[Supplied records Boundary: Start]

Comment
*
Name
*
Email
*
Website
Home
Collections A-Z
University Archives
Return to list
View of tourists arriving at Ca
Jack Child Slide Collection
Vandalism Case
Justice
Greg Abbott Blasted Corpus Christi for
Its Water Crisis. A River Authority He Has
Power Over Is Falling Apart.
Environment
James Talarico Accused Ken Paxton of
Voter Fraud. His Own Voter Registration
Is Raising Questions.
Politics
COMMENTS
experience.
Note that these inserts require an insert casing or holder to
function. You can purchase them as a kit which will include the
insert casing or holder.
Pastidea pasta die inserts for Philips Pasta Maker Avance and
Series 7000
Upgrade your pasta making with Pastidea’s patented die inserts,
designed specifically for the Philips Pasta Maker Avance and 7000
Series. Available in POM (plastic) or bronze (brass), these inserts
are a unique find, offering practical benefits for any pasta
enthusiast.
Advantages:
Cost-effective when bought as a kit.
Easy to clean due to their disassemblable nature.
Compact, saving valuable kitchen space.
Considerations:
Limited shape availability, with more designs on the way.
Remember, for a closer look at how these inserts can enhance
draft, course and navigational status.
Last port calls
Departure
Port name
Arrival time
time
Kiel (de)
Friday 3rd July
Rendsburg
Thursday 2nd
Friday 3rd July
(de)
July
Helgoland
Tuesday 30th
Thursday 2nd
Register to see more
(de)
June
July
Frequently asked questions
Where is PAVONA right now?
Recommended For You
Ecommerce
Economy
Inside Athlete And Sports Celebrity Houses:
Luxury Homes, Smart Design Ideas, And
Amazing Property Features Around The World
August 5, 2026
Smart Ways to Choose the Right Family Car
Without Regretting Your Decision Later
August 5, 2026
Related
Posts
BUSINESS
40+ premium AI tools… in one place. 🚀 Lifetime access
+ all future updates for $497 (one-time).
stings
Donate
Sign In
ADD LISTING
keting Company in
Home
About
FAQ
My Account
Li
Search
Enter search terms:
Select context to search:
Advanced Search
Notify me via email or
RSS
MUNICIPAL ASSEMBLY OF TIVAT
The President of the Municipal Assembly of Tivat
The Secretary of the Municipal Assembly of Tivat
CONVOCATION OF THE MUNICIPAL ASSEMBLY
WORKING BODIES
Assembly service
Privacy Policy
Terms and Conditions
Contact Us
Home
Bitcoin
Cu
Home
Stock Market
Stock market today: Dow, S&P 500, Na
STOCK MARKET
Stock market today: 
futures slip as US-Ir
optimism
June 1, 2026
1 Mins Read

[Supplied records Boundary: End]

Your objective – What lines above contain the word "inserts"? Please copy each one.

Task answer –
Note that these inserts require an insert casing or holder to
Pastidea pasta die inserts for Philips Pasta Maker Avance and
Upgrade your pasta making with Pastidea’s patented die inserts,
Series. Available in POM (plastic) or bronze (brass), these inserts
Remember, for a closer look at how these inserts can enhance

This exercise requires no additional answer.